Isaïe 44:24. Vient alors le verset décisif : Moi, le Seigneur, qui ai fait toutes choses, qui seul ai déployé les cieux, qui ai étendu la terre par moi-même.
Par moi-même, sans partenaire. Isaïe 44:6 s'ajoute en parallèle : Moi le premier et moi le dernier, hors de moi il n'y a point de Dieu.
Deux textes où le Dieu biblique revendique la création en solo et l'unicité absolue. Toute tentative d'y glisser le Fils ou l'Esprit comme co-créateurs rencontre la formule par moi-même.
Jean 13:13 comme parade. Face au mur, la position chrétienne tente Jean 13:13: Vous m'appelez le Maître et le Seigneur, et vous dites bien, car je le suis.
Y est lue une autoproclamation divine. La réponse en une ligne: appeler quelqu'un maître et seigneur dans le vocabulaire biblique n'a rien d'une revendication de divinité, la Torah l'applique à des humains.
Jean 17:3 lu à haute voix. La demande arrive d'ouvrir Jean 17:3. La lecture finit par tomber : La vie éternelle, c'est qu'ils te connaissent, toi, le seul vrai Dieu, et celui que tu as envoyé, Jésus-Christ.
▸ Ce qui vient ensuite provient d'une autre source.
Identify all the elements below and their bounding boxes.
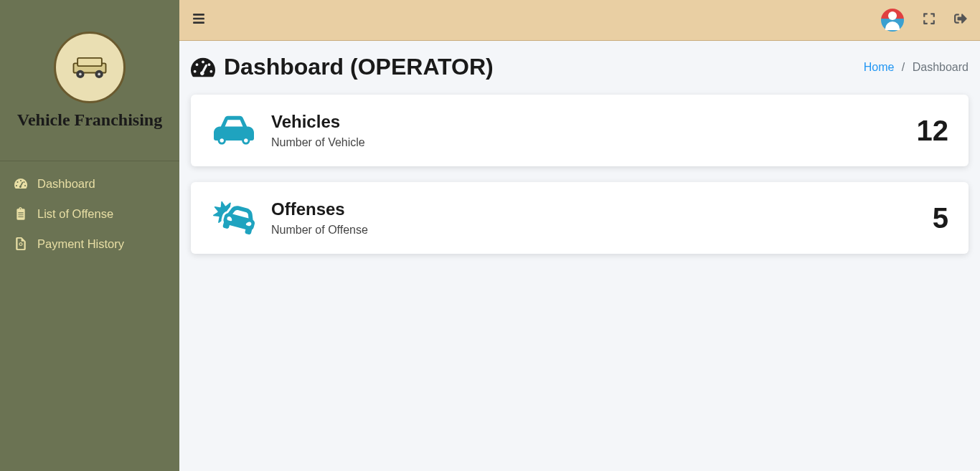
fullscreen-button[interactable] bbox=[923, 12, 936, 28]
breadcrumb-separator: / bbox=[902, 61, 905, 73]
brand-area: Vehicle Franchising bbox=[0, 0, 179, 161]
card-offenses[interactable]: Offenses Number of Offense 5 bbox=[191, 182, 969, 254]
svg-point-4 bbox=[79, 72, 82, 75]
card-value: 12 bbox=[917, 115, 949, 147]
breadcrumb-home-link[interactable]: Home bbox=[864, 61, 895, 73]
brand-logo bbox=[54, 32, 126, 103]
card-value: 5 bbox=[933, 202, 948, 234]
hamburger-icon bbox=[192, 12, 205, 25]
svg-rect-1 bbox=[77, 57, 102, 65]
car-icon bbox=[211, 112, 257, 149]
card-title: Offenses bbox=[271, 199, 933, 219]
svg-point-5 bbox=[98, 72, 100, 75]
page-title: Dashboard (OPERATOR) bbox=[191, 54, 494, 80]
clipboard-icon bbox=[13, 206, 29, 222]
car-crash-icon bbox=[211, 199, 257, 237]
user-avatar[interactable] bbox=[881, 9, 904, 32]
expand-icon bbox=[923, 12, 936, 25]
logout-button[interactable] bbox=[954, 12, 967, 28]
sidebar-item-label: Dashboard bbox=[37, 177, 95, 191]
file-invoice-icon bbox=[13, 236, 29, 252]
card-title: Vehicles bbox=[271, 112, 917, 132]
page-title-text: Dashboard (OPERATOR) bbox=[224, 54, 494, 80]
sign-out-icon bbox=[954, 12, 967, 25]
sidebar-item-label: Payment History bbox=[37, 237, 124, 251]
card-subtitle: Number of Vehicle bbox=[271, 136, 917, 149]
sidebar-item-label: List of Offense bbox=[37, 207, 113, 221]
card-subtitle: Number of Offense bbox=[271, 224, 933, 237]
sidebar-nav: Dashboard List of Offense Payment Histor… bbox=[0, 161, 179, 259]
topbar bbox=[179, 0, 980, 41]
brand-name: Vehicle Franchising bbox=[17, 110, 162, 130]
breadcrumb: Home / Dashboard bbox=[864, 61, 969, 74]
tachometer-icon bbox=[191, 55, 215, 80]
sidebar-item-dashboard[interactable]: Dashboard bbox=[0, 168, 179, 199]
main-area: Dashboard (OPERATOR) Home / Dashboard Ve… bbox=[179, 0, 980, 471]
page-header: Dashboard (OPERATOR) Home / Dashboard bbox=[191, 54, 969, 80]
dashboard-icon bbox=[13, 176, 29, 191]
car-logo-icon bbox=[68, 53, 111, 82]
menu-toggle-button[interactable] bbox=[192, 12, 205, 28]
card-vehicles[interactable]: Vehicles Number of Vehicle 12 bbox=[191, 95, 969, 166]
breadcrumb-current: Dashboard bbox=[913, 61, 969, 73]
sidebar: Vehicle Franchising Dashboard List of Of… bbox=[0, 0, 179, 471]
sidebar-item-offense[interactable]: List of Offense bbox=[0, 199, 179, 229]
page-content: Dashboard (OPERATOR) Home / Dashboard Ve… bbox=[179, 41, 980, 471]
sidebar-item-payment[interactable]: Payment History bbox=[0, 229, 179, 259]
Jésus lui-même distingue deux entités: d'un côté le seul vrai Dieu, de l'autre celui qu'il a envoyé. Qui est le seul vrai Dieu dans cette phrase? La réponse finit par tomber, contrainte par la grammaire: le Père. Pas le Fils, pas l'Esprit, pas une formule en trois: le Père seul.
L'échange n'avance pas par rhétorique mais par lecture. Chaque fois que le texte biblique est ouvert, il dit autre chose que la formule trinitaire : Jésus y est serviteur, le Dieu d'Israël y crée seul, le seul vrai Dieu y est le Père et Jésus y est l'envoyé. L'argumentaire chrétien multiplie les affirmations sans pouvoir nommer son Dieu d'une manière qui tienne face à trois versets de son propre canon. En face, la sourate al-Ikhlāṣ dit en quatre versets ce que la position chrétienne, multipliant les passes, ne parvient pas à formuler. C'est cette clarté-là que le Coran appelle.
Un résumé reste un résumé : la reformulation cherche la clarté, quelques nuances peuvent se perdre au passage. Pour creuser un argument ou vérifier une citation, la vidéo d'origine et les sources primaires restent la référence.
Un débat ne couvre pas nécessairement toutes les réponses à une objection : d'autres arguments existent, répartis dans d'autres échanges. C'est au lecteur de faire la jonction.